WORK TASK: Apart from the pictures, every record here must be copied word for word.

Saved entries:

BEGIN

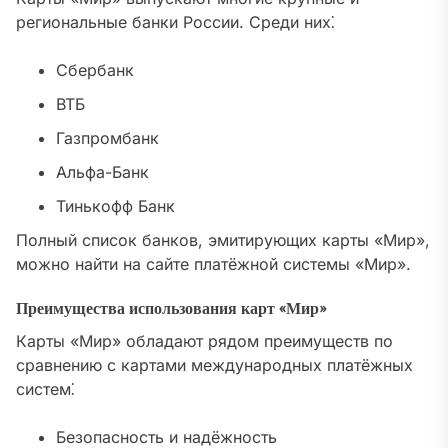
региональные банки России. Среди них⁚
Сбербанк
ВТБ
Газпромбанк
Альфа-Банк
Тинькофф Банк
Полный список банков, эмитирующих карты «Мир»,
можно найти на сайте платёжной системы «Мир».
Преимущества использования карт «Мир»
Карты «Мир» обладают рядом преимуществ по
сравнению с картами международных платёжных
систем⁚
Безопасность и надёжность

END

RESULT BELOW:
региональные банки России. Среди них⁚
Сбербанк
ВТБ
Газпромбанк
Альфа-Банк
Тинькофф Банк
Полный список банков, эмитирующих карты «Мир»,
можно найти на сайте платёжной системы «Мир».
Преимущества использования карт «Мир»
Карты «Мир» обладают рядом преимуществ по
сравнению с картами международных платёжных
систем⁚
Безопасность и надёжность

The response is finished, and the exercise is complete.